How many lines in the data below contain the word "measures"? State only the number.

Document structure recognition data:

+===+

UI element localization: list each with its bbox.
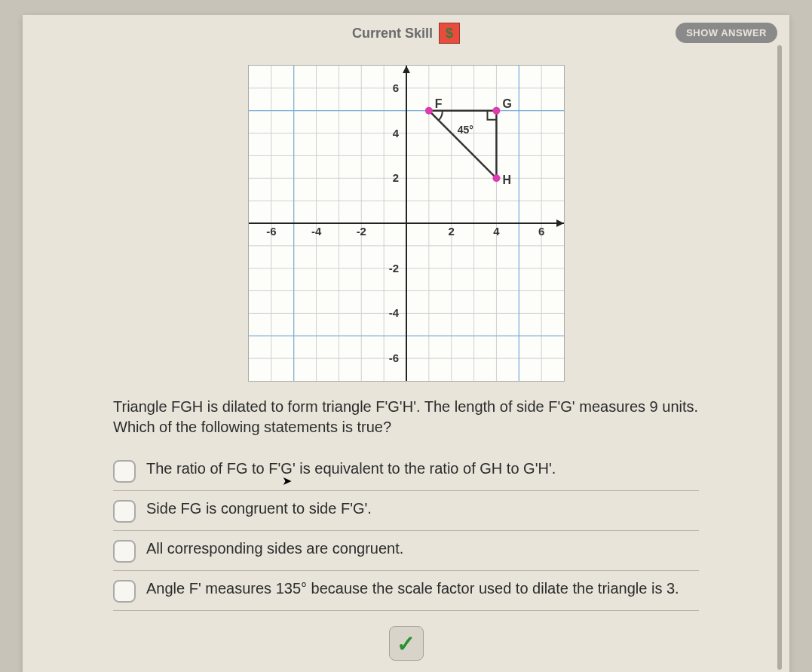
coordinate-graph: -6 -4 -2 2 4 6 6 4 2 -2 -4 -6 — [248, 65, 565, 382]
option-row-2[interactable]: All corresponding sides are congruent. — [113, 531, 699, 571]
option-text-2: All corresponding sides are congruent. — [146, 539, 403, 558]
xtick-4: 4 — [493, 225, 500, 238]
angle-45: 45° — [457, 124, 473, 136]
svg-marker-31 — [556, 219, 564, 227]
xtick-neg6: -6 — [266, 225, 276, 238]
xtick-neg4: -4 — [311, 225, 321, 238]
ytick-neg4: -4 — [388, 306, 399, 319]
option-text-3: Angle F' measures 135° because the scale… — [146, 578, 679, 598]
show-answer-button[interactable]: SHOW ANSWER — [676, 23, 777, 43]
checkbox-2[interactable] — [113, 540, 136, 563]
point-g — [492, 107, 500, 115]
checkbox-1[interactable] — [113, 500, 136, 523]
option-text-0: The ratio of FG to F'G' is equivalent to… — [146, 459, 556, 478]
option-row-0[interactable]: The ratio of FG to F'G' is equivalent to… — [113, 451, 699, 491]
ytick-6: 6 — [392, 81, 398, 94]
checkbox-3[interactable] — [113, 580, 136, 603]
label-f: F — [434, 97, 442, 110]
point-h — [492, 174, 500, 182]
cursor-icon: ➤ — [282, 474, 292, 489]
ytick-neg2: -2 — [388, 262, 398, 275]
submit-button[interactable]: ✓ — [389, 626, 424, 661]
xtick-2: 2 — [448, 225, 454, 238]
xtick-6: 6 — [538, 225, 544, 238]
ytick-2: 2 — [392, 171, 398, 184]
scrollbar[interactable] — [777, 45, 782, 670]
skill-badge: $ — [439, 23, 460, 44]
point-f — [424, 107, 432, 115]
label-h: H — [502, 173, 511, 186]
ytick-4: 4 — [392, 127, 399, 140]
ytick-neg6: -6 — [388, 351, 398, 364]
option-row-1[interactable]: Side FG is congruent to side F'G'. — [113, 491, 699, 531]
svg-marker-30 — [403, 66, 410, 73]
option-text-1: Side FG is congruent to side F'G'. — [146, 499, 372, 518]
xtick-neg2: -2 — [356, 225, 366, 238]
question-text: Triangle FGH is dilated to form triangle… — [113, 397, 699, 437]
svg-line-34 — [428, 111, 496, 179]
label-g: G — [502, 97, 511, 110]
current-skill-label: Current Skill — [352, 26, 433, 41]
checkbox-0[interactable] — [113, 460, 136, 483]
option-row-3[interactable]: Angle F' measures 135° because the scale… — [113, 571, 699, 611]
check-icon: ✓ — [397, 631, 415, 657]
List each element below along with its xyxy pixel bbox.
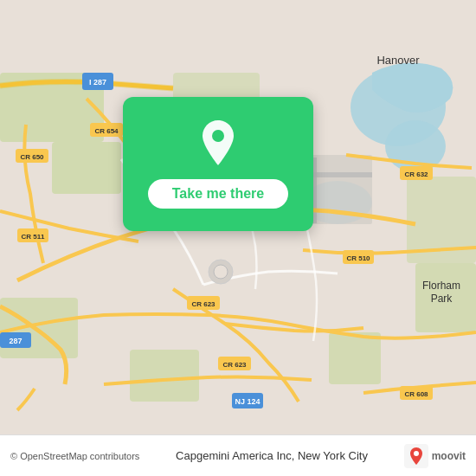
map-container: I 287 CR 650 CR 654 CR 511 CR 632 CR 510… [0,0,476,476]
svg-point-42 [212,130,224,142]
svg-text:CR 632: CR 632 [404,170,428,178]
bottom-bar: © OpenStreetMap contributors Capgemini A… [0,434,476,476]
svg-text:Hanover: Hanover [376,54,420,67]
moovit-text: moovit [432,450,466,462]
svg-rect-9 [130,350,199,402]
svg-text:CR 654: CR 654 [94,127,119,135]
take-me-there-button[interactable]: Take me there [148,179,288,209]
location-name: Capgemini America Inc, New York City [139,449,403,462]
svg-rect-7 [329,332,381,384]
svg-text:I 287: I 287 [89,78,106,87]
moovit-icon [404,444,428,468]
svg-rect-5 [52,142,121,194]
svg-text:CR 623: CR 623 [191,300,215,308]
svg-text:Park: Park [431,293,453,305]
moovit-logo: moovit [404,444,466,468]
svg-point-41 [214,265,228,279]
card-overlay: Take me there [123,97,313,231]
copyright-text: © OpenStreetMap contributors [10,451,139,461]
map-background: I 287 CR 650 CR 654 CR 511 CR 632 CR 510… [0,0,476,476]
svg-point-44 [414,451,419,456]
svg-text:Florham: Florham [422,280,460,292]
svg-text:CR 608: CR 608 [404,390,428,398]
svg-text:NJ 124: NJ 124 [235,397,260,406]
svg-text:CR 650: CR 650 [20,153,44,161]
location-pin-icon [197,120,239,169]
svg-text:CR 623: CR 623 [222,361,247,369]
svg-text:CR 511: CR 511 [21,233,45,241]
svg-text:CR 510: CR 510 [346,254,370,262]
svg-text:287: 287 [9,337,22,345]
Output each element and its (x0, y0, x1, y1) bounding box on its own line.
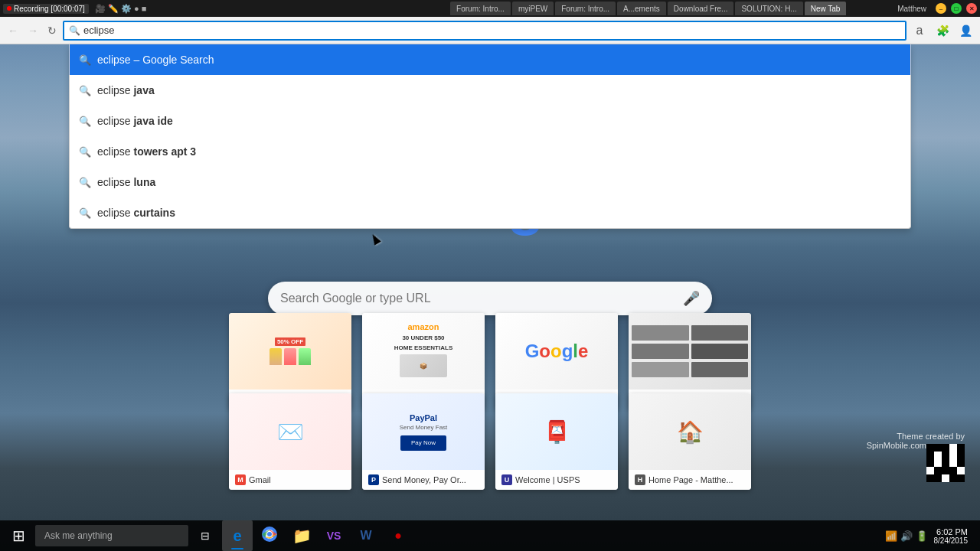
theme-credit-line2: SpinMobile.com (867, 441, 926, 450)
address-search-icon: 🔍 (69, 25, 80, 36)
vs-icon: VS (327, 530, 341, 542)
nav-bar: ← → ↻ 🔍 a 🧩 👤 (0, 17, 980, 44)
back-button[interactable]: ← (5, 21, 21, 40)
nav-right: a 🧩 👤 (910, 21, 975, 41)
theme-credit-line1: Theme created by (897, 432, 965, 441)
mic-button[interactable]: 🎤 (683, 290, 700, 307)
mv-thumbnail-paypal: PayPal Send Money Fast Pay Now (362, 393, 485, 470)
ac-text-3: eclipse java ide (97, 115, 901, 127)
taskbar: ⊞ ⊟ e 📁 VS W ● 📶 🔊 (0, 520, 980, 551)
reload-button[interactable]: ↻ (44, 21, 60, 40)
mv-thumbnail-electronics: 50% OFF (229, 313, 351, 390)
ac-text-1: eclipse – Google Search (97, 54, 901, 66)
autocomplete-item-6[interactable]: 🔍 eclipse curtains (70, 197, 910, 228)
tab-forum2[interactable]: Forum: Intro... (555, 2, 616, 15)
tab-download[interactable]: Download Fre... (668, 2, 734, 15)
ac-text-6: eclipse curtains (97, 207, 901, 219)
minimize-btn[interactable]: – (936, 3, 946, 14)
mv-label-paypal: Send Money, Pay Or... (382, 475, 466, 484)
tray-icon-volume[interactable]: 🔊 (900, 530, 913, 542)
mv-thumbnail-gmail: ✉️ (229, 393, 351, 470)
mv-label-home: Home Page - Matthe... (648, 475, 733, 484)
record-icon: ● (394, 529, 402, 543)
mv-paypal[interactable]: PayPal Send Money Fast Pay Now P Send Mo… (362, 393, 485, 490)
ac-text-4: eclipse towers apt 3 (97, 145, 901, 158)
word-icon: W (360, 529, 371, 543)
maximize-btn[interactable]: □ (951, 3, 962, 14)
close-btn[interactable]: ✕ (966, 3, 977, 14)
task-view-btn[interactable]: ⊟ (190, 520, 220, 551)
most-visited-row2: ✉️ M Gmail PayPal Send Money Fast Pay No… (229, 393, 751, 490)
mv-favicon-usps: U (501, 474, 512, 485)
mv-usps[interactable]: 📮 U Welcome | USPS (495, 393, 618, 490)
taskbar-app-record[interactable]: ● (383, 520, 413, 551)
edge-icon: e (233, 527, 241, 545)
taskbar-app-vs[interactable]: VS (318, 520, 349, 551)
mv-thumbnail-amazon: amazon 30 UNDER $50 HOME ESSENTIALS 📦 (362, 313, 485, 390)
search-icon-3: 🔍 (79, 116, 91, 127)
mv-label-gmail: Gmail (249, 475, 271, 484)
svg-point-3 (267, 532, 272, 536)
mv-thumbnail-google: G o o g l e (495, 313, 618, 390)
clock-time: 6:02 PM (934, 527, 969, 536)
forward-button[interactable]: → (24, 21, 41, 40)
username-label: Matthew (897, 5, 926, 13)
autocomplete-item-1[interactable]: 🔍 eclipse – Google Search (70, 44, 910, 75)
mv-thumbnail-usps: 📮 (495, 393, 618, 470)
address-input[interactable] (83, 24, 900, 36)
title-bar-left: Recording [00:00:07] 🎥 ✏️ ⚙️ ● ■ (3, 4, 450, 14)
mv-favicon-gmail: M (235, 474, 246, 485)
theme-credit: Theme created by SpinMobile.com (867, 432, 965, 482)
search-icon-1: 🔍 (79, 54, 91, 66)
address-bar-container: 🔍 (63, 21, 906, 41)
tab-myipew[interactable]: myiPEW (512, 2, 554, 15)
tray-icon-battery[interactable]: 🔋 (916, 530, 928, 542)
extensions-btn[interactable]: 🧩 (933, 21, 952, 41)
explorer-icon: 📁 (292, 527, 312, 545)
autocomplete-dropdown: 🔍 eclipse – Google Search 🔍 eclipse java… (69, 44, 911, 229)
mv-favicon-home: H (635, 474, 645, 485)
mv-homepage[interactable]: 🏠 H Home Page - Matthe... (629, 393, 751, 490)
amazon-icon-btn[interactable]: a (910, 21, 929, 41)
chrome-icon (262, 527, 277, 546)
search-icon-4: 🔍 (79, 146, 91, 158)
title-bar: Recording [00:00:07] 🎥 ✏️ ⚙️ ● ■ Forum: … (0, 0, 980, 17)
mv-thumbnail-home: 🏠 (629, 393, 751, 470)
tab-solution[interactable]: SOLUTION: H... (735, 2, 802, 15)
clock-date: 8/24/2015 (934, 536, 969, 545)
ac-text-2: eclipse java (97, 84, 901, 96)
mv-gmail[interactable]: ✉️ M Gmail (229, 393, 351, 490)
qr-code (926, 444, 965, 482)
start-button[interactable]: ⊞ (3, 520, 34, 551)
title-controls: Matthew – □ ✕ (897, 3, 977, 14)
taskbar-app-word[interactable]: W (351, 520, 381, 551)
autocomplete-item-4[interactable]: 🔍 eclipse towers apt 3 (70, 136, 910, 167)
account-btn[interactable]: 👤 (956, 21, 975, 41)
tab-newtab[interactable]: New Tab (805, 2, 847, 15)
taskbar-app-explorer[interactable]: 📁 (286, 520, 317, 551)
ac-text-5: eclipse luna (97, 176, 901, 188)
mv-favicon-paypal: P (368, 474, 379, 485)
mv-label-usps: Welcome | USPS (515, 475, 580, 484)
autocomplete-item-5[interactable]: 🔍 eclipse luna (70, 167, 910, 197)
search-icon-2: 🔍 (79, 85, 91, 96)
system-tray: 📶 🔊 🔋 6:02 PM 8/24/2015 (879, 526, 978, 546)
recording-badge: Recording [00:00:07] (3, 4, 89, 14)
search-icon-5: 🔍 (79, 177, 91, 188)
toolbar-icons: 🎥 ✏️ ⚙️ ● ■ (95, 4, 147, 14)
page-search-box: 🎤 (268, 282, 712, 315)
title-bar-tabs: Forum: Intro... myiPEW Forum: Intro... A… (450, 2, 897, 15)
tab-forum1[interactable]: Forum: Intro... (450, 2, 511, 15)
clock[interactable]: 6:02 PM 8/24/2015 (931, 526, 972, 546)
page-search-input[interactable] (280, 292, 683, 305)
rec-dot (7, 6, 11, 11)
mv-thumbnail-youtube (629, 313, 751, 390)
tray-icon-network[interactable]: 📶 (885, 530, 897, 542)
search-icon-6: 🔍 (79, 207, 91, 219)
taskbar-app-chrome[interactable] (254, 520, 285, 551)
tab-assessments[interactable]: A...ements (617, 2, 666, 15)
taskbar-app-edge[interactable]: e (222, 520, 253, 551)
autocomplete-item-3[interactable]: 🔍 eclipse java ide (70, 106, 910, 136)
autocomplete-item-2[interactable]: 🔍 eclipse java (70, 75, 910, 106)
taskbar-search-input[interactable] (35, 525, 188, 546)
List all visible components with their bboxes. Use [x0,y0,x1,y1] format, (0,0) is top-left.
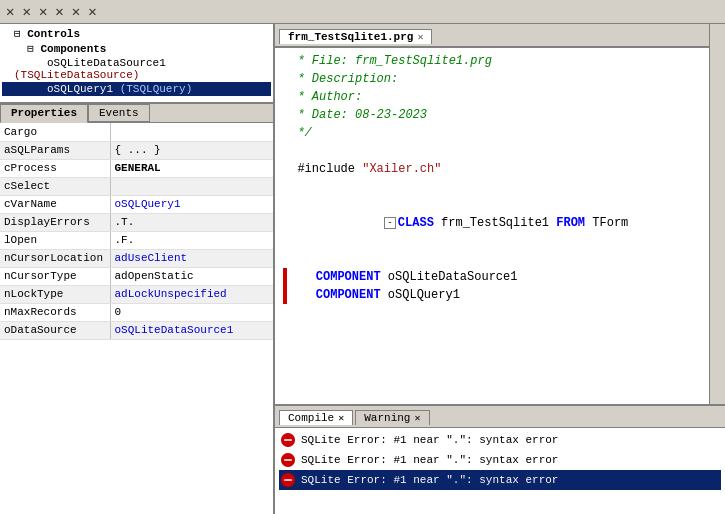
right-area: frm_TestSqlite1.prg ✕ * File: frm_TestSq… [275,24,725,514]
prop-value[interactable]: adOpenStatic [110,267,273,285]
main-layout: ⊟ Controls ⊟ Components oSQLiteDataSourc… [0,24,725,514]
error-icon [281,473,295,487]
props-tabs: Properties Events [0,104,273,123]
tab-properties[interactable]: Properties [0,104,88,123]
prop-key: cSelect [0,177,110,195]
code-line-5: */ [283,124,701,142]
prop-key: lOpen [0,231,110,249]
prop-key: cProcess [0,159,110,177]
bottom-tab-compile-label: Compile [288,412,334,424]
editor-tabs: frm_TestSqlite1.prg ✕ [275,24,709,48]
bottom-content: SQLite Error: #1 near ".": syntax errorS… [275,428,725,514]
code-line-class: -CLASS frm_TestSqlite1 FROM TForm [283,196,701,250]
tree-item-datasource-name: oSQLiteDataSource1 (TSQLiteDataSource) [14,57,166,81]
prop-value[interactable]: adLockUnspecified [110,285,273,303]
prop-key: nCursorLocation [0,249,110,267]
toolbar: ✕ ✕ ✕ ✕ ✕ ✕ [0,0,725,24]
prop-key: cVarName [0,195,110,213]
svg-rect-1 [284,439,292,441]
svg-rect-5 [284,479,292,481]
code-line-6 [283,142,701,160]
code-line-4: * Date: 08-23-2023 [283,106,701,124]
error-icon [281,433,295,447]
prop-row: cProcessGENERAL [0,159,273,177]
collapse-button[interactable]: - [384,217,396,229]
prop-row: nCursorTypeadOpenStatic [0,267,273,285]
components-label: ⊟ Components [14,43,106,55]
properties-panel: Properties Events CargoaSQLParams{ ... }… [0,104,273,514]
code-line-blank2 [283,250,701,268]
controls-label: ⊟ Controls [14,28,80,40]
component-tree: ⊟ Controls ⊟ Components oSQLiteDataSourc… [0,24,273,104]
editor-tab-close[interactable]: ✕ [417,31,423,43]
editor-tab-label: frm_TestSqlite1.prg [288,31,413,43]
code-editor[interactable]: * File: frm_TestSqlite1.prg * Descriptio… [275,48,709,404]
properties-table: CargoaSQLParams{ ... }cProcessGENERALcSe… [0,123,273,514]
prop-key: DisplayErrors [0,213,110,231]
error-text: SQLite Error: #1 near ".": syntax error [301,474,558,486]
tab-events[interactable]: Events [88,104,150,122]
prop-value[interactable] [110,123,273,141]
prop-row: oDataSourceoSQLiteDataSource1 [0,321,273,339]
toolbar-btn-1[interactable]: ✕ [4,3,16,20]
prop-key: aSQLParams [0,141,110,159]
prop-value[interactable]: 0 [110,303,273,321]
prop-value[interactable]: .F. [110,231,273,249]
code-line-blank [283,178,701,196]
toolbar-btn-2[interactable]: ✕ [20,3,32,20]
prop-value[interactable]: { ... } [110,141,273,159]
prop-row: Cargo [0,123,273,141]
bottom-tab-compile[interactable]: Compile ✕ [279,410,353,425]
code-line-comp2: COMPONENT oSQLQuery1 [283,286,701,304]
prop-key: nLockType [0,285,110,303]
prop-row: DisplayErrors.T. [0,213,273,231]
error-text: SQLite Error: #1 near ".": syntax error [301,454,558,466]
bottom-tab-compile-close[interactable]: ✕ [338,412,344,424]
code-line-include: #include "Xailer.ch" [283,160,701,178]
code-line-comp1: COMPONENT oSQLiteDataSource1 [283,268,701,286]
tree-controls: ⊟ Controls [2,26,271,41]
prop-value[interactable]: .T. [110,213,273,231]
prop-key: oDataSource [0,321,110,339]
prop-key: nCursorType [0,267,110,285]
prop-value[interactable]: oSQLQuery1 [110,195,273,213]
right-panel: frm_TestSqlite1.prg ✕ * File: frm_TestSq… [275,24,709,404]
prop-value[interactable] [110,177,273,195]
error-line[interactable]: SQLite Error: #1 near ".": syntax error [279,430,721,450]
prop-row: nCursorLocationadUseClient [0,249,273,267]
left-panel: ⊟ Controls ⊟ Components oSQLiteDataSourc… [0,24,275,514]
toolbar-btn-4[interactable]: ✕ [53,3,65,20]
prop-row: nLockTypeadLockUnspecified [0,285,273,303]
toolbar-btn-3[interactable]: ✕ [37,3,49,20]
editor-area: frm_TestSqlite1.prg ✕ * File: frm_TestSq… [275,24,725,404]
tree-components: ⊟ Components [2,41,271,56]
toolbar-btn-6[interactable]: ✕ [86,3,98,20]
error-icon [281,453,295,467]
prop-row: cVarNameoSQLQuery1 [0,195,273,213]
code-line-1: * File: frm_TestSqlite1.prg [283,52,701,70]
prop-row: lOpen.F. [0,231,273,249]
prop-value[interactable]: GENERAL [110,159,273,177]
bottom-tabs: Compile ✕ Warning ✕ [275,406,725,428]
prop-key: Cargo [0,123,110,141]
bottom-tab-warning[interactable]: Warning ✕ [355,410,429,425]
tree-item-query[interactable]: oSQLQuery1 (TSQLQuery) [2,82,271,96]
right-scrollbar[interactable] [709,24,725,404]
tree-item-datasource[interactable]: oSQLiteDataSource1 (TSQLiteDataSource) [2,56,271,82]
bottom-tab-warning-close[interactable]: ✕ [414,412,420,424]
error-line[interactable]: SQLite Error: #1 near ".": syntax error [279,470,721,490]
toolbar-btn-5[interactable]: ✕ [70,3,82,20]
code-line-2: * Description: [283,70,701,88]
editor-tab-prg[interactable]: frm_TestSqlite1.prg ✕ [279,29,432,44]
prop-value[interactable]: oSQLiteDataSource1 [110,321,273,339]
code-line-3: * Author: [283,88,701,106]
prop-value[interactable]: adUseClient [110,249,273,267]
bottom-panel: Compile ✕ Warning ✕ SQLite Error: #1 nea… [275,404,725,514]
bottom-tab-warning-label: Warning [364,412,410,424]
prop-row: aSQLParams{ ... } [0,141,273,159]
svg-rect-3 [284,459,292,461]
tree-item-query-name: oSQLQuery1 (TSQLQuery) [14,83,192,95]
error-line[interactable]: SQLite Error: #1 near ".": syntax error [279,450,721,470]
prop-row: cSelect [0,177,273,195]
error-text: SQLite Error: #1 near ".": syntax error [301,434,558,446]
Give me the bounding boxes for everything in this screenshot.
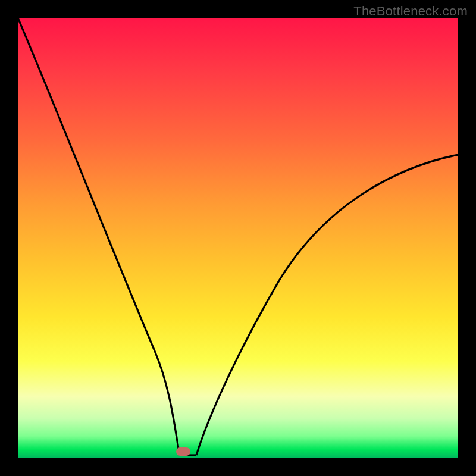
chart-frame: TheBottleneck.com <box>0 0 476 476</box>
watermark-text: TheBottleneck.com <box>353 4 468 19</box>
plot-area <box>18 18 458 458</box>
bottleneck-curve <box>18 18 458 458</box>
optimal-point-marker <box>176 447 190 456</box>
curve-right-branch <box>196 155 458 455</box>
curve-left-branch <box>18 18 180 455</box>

+===+

**Result of the exercise**
2